The story is locally current that these three women were favourably disposed to the people and bequeathed to them what is now communal property. Simrock considers that this property included sites which were held sacred through association with a heathen cult[122]. ‘In heathen times,’ he says, ‘a sacred grove was hallowed to the sister fates which after the establishment of Christianity continued to be the property of the commune. The remembrance of these helpful women who were the old benefactresses of the place remained, even their association with holiness continued.’ By these means in course of time the cult of the three goddesses was transformed into that of Christian saints.
Besides bequeathing their property to the people it was thought that these three women-saints protected their agricultural and domestic interests, especially as affecting women. In Schlehdorf in Lower Bavaria pilgrimages by night were made to the shrine of the triad to avert the cattle plague; the shrine stood on a hill which used to be surrounded by water, and at one time was the site of a celebrated fair and the place chosen for keeping the harvest festival[123]. At Brusthem in Belgium there were three wells into which women who sought the aid of these holy women cast three things, linen-thread, a needle and some corn[124]. Again in Schildturn in Upper Bavaria an image of the three women-saints is preserved in the church which bears an inscription to the effect that through the intercession of these saints offspring are secured and that they are helpful at childbirth[125]. In the same church a wooden cradle is kept which women who wished to become mothers used to set rocking. A second cradle which is plated is kept in the sacristy, and has been substituted for one of real silver[126].
In some districts one of these three saints is credited with special power over the others either for good or for evil. The story goes that one of the sisters was coloured black or else black and white[127].
In many places where the triad is worshipped the names of the individual sisters are lost, while in districts far apart from one another, as the Tyrol, Elsass, Bavaria, their names have considerable likeness. The forms generally accepted, but liable to fluctuation, are St Einbeth, St Warbeth and St Wilbeth[128]. The Church in some instances seems to have hesitated about accepting these names, it may be from the underlying meaning of the suffix beth which Grimm interprets as holy site, ara, fanum, but Mannhardt connects it with the word to pray (beten)[129]. Certainly the heathen element is strong when we get traditions of the presence of these women at weddings and at burials, and stories of how they went to war, riding on horses, and achieved even more than the men[130]. Where their claim to Christian reverence is admitted by the Church, the stories told about them have a very different ring.
According to the legend which has been incorporated into the Acta Sanctorum, St Einbetta, St Verbetta, and St Villbetta were Christian maidens who undertook the pilgrimage to Rome with St Ursula, with whose legend they are thus brought into connection. The three sisters stayed behind at Strasburg and so escaped the massacre of the 11000 virgins[131].
The tendency to group women-saints into triads is very general. Kunigund, Mechtund and Wibrandis are women-saints who belong to the portion of Baden in the diocese of Constance[132]. The locus of their cult is in separate villages, but they are venerated as a triad in connection with a holy well and lie buried together under an ancient oak[133]. We hear also of pilgrimages being made to the image of three holy sisters preserved at Auw on the Kyll in the valley of the Mosel. They are represented as sitting side by side on the back of an ass(?), one of them having a cloth tied over her eyes. The three sisters in this case are known as Irmina, Adela and Chlotildis, and it is said they were the daughters or sisters of King Dagobert[134]. Irmina and Adela are historical; they founded nunneries in the diocese of Trier.

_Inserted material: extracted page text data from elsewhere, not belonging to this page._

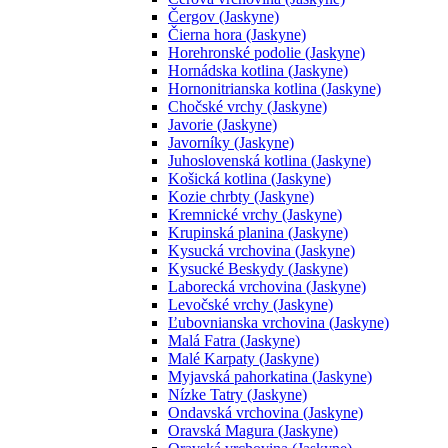
Čergov (Jaskyne)
Čierna hora (Jaskyne)
Horehronské podolie (Jaskyne)
Hornádska kotlina (Jaskyne)
Hornonitrianska kotlina (Jaskyne)
Chočské vrchy (Jaskyne)
Javorie (Jaskyne)
Javorníky (Jaskyne)
Juhoslovenská kotlina (Jaskyne)
Košická kotlina (Jaskyne)
Kozie chrbty (Jaskyne)
Kremnické vrchy (Jaskyne)
Krupinská planina (Jaskyne)
Kysucká vrchovina (Jaskyne)
Kysucké Beskydy (Jaskyne)
Laborecká vrchovina (Jaskyne)
Levočské vrchy (Jaskyne)
Ľubovnianska vrchovina (Jaskyne)
Malá Fatra (Jaskyne)
Malé Karpaty (Jaskyne)
Myjavská pahorkatina (Jaskyne)
Nízke Tatry (Jaskyne)
Ondavská vrchovina (Jaskyne)
Oravská Magura (Jaskyne)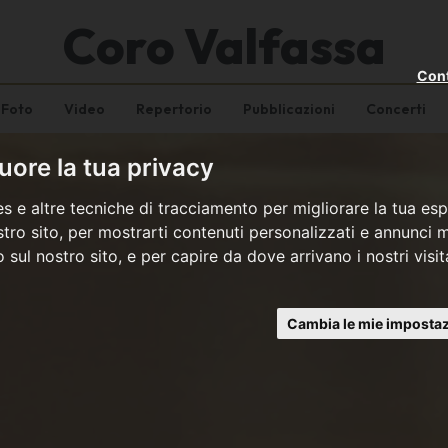
Coro Valfassa
Cont
Foto
Video
Repertorio
Pubblicazioni
Concerti
ore la tua privacy
s e altre tecniche di tracciamento per migliorare la tua esp
tro sito, per mostrarti contenuti personalizzati e annunci mi
co sul nostro sito, e per capire da dove arrivano i nostri visit
Cambia le mie impostaz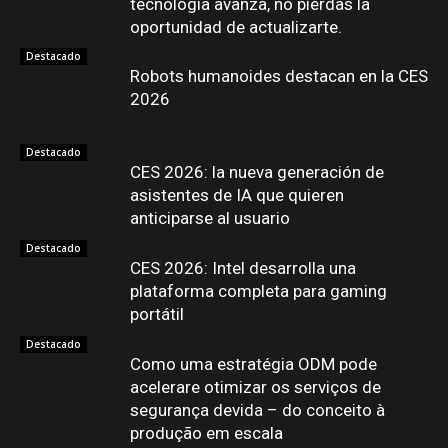
tecnología avanza, no pierdas la
oportunidad de actualizarte.
Destacado
Robots humanoides destacan en la CES
2026
Destacado
CES 2026: la nueva generación de
asistentes de IA que quieren
anticiparse al usuario
Destacado
CES 2026: Intel desarrolla una
plataforma completa para gaming
portátil
Destacado
Como uma estratégia ODM pode
acelerare otimizar os serviços de
segurança devida – do conceito à
produção em escala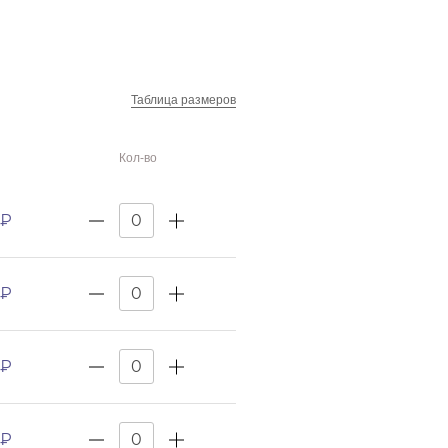
Таблица размеров
Кол-во
 ₽
 ₽
 ₽
 ₽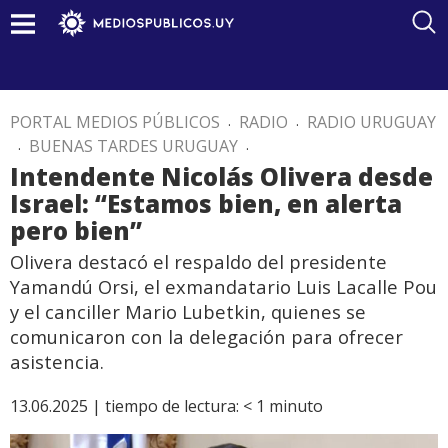
PORTAL MEDIOS PÚBLICOS
.
RADIO
.
RADIO URUGUAY
.
BUENAS TARDES URUGUAY
.
Intendente Nicolás Olivera desde
Israel: “Estamos bien, en alerta
pero bien”
Olivera destacó el respaldo del presidente
Yamandú Orsi, el exmandatario Luis Lacalle Pou
y el canciller Mario Lubetkin, quienes se
comunicaron con la delegación para ofrecer
asistencia.
13.06.2025 |
tiempo de lectura:
< 1
minuto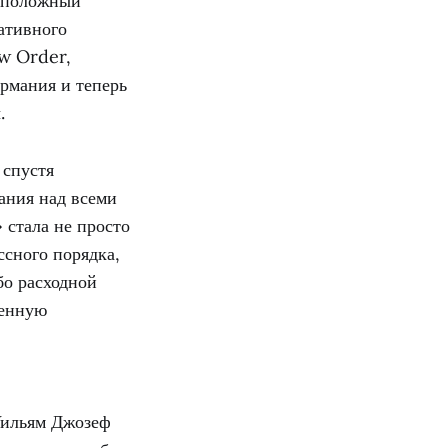
воположный
нативного
ew Order,
ермания и теперь
.
 спустя
ания над всеми
 стала не просто
сного порядка,
бо расходной
ленную
Уильям Джозеф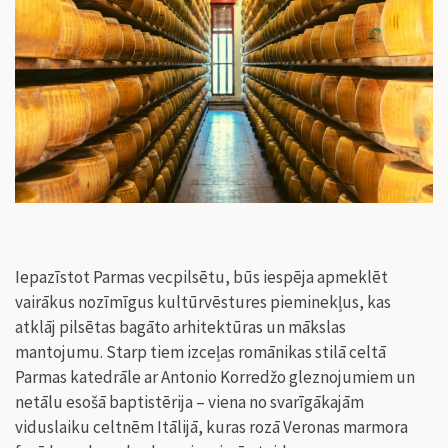
Iepazīstot Parmas vecpilsētu, būs iespēja apmeklēt
vairākus nozīmīgus kultūrvēstures pieminekļus, kas
atklāj pilsētas bagāto arhitektūras un mākslas
mantojumu. Starp tiem izceļas romānikas stilā celtā
Parmas katedrāle ar Antonio Korredžo gleznojumiem un
netālu esošā baptistērija – viena no svarīgākajām
viduslaiku celtnēm Itālijā, kuras rozā Veronas marmora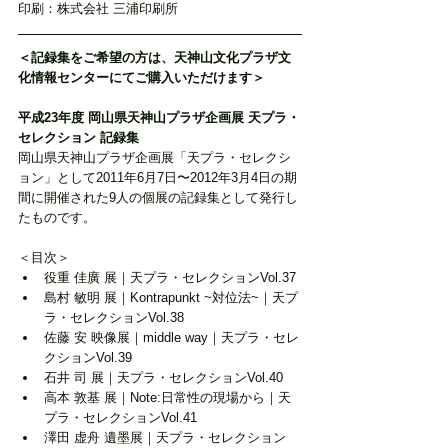
印刷：株式会社 三浦印刷所
＜記録集をご希望の方は、天神山文化プラザ文
化情報センターにてご購入いただけます＞
平成23年度 岡山県天神山プラザ企画展 天プラ・
セレクション 記録集
岡山県天神山プラザ企画展「天プラ・セレクシ
ョン」として2011年6月7日〜2012年3月4日の期
間に開催された9人の個展の記録集として発行し
たものです。
＜目次＞
役重 佳廣 展｜天プラ・セレクションVol.37
島村 敏明 展｜Kontrapunkt ~対位法~｜天プ
ラ・セレクションVol.38
佐藤 安 映像展｜middle way｜天プラ・セレ
クションVol.39
石井 司 展｜天プラ・セレクションVol.40
高本 敦基 展｜Note:日常性の現場から｜天
プラ・セレクションVol.41
澤田 虚舟 遺墨展｜天プラ・セレクション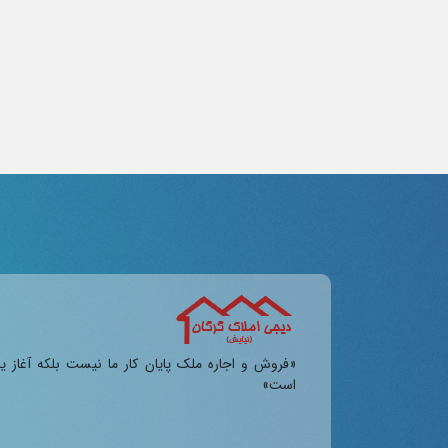
«فروش و اجاره ملک پایان کار ما نیست بلکه آغاز ی
است»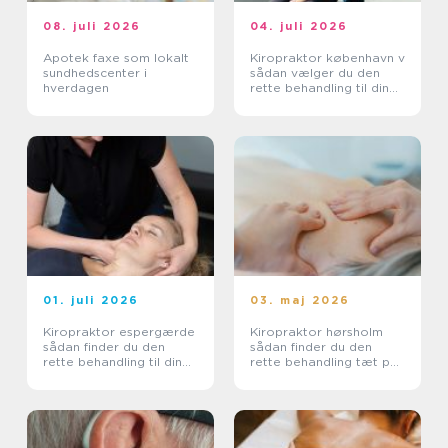
08. juli 2026
04. juli 2026
Apotek faxe som lokalt
Kiropraktor københavn v
sundhedscenter i
sådan vælger du den
hverdagen
rette behandling til dine
smerter
01. juli 2026
03. maj 2026
Kiropraktor espergærde
Kiropraktor hørsholm
sådan finder du den
sådan finder du den
rette behandling til dine
rette behandling tæt på
smerter
dig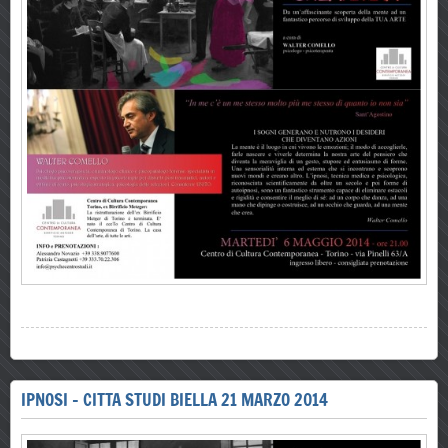
IPNOSI - CITTA STUDI BIELLA 21 MARZO 2014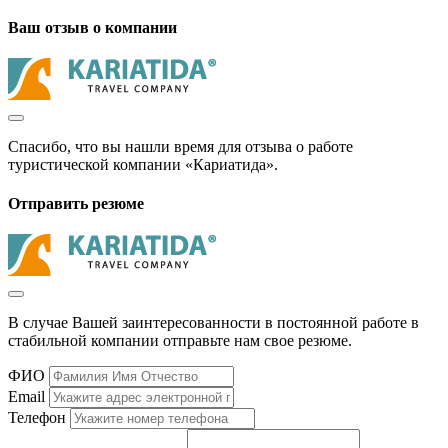
Ваш отзыв о компании
Спасибо, что вы нашли время для отзыва о работе
туристической компании «Кариатида».
Отправить резюме
В случае Вашей заинтересованности в постоянной работе в
стабильной компании отправьте нам свое резюме.
ФИО
Email
Телефон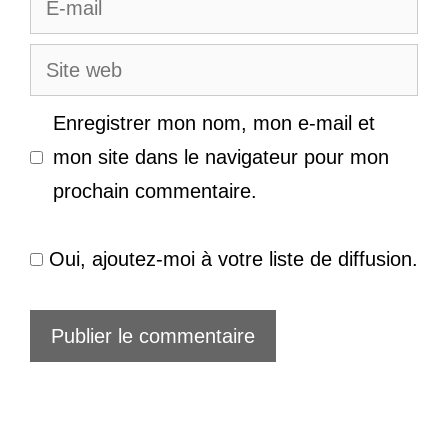
mail
Site
web
Enregistrer mon nom, mon e-mail et
mon site dans le navigateur pour mon
prochain commentaire.
Oui, ajoutez-moi à votre liste de diffusion.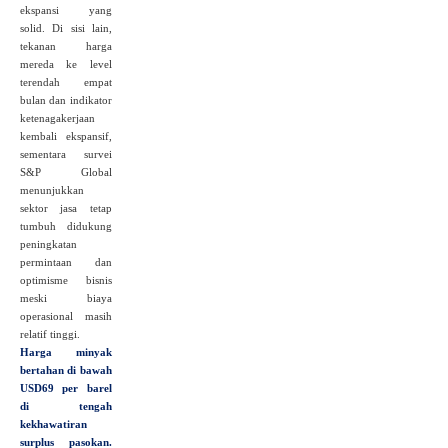
ekspansi yang
solid. Di sisi lain,
tekanan harga
mereda ke level
terendah empat
bulan dan indikator
ketenagakerjaan
kembali ekspansif,
sementara survei
S&P Global
menunjukkan
sektor jasa tetap
tumbuh didukung
peningkatan
permintaan dan
optimisme bisnis
meski biaya
operasional masih
relatif tinggi.
Harga minyak
bertahan di bawah
USD69 per barel
di tengah
kekhawatiran
surplus pasokan.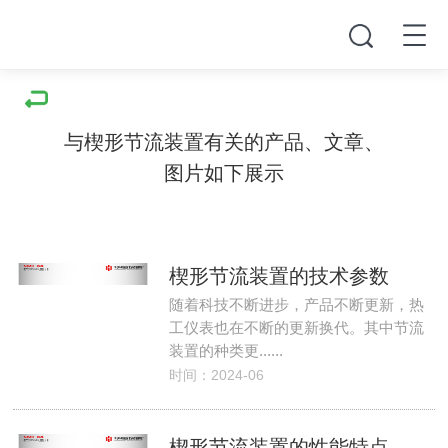
与楔形节流装置有关的产品、文章、
图片如下展示
楔形节流装置的技术参数
随着科技不断进步，产品不断更新，热
工仪表也在不断的更新换代。其中节流
装置的种类更......
时间：2024-06
楔形节流装置的性能特点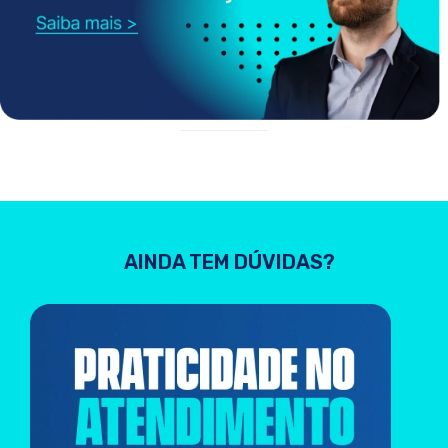
AINDA TEM DÚVIDAS?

In another instance the sisters are called Pellmerge, Schwellmerge and Krischmerge, merg being a popular form of the name Mary which is preserved in many place-names[135].
I have been able to discover little reference to local veneration of saints in a triad in England. But there is a story that a swineherd in Mercia had a vision in a wood of three women who, as he believed, were the three Marys, and who pointed out to him the spot where he was to found a religious settlement, which was afterwards known as Evesham.
A curious side-light is thrown on the veneration of the three women-saints abroad by recalling the images and inscriptions about Mothers and Matrons, which are preserved on altars fashioned long before the introduction of Christianity under heathen influence.
These altars have been found in outlying parts of the Roman Empire, especially in the districts contiguous to the ancient boundary line which divided Roman territory from Germania Magna. They bear inscriptions in Latin to the effect that they are dedicated to Mothers and Matrons, and sometimes it is added that they have been set up at the command of these divine Mothers themselves. The words imperio ipsarum, ‘by their own command,’ are added to the formula of dedication, and as it seems that they never occur on altars set up and dedicated to specified Roman or Gallo-Roman divinities, they yield an interesting proof of the wide-spread character of the worship of tribal goddesses[136].